Ken Sweiger dalam artikel “Should Biblical Christians
Observe It?” (www.korrnet.org) mengatakan kata “Valentine” berasal dari
Latin yang berarti : “Yang Maha Perkasa, Yang Maha Kuat dan Yang Maha Kuasa”.
Kata ini ditujukan kepada Nimrod dan Lupercus, tuhan orang Romawi. Maka
disadari atau tidak, -tulis Ken Sweiger- jika kita meminta orang menjadi “to be
my Valentine”, hal itu berarti melakukan perbuatan yang dimurkai Tuhan (karena
memintanya menjadi “Sang Maha Kuasa”) dan menghidupkan budaya pemujaan kepada
berhala.
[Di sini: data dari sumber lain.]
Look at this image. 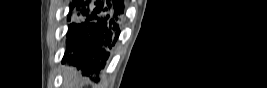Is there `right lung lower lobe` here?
Returning <instances> with one entry per match:
<instances>
[{
  "label": "right lung lower lobe",
  "instance_id": "98d812e1",
  "mask_svg": "<svg viewBox=\"0 0 267 88\" xmlns=\"http://www.w3.org/2000/svg\"><path fill=\"white\" fill-rule=\"evenodd\" d=\"M74 5L78 6V16L81 17L78 23L69 26L66 55L72 52V65L81 69L84 75L94 76L97 82L119 37L124 2L74 0ZM66 55L63 62L66 60Z\"/></svg>",
  "mask_w": 267,
  "mask_h": 88
}]
</instances>
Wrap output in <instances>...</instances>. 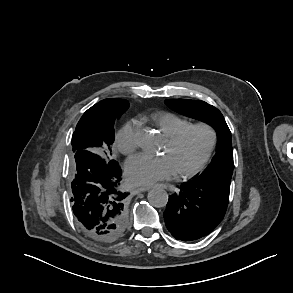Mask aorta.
I'll return each mask as SVG.
<instances>
[{
	"mask_svg": "<svg viewBox=\"0 0 293 293\" xmlns=\"http://www.w3.org/2000/svg\"><path fill=\"white\" fill-rule=\"evenodd\" d=\"M139 147L146 151H153L157 147V138L151 132H142L137 139ZM148 201L154 207H164L168 202V194L164 189H152L148 193Z\"/></svg>",
	"mask_w": 293,
	"mask_h": 293,
	"instance_id": "aorta-1",
	"label": "aorta"
}]
</instances>
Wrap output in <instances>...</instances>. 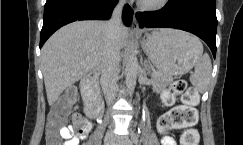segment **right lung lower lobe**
I'll list each match as a JSON object with an SVG mask.
<instances>
[{
	"label": "right lung lower lobe",
	"instance_id": "right-lung-lower-lobe-1",
	"mask_svg": "<svg viewBox=\"0 0 243 145\" xmlns=\"http://www.w3.org/2000/svg\"><path fill=\"white\" fill-rule=\"evenodd\" d=\"M118 0H47L44 7V22L40 36V48L60 27L76 20L109 19ZM133 10L125 5L123 22L132 23Z\"/></svg>",
	"mask_w": 243,
	"mask_h": 145
}]
</instances>
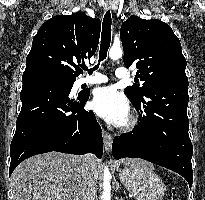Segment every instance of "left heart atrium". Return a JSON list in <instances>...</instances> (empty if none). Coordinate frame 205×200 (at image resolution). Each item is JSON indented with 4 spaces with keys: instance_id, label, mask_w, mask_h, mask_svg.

Dalam Islam hal ini disebut syirik, artinya menyekutukan Allah
Subhannahu wa Ta’ala. Adapun Cupid (berarti:the desire), si bayi bersayap
dengan panah adalah putra Nimrod “the hunter” dewa Matahari. Disebut Tuhan
Cinta, karena ia rupawan sehingga diburu wanita bahkan ia pun berzina dengan
ibunya sendiri!
Tradisi penyembah
berhala
Sebelum masa kekristenan, masyarakat Yunani dan Romawi
beragama pagan yakni menyembah banyak Tuhan atau Paganis-polytheisme. Mereka
memiliki perayaan/pesta yang dilakukan pada pertengahan bulan Pebruari yang
sudah menjadi tradisi budaya mereka. Dan gereja menyebut mereka sebagai kaum
kafir.
Di zaman Athena Kuno, tersebut disebut sebagai bulan
GAMELION. Yakni masa menikahnya ZEUS dan HERA. Sedangkan di zaman Romawi Kuno,
disebut hari raya LUPERCALIA sebagai peringatan terhadap Dewa LUPERCUS, dewa
kesuburan yang digambarkan setengah telanjang dengan pakaian dari kulit domba.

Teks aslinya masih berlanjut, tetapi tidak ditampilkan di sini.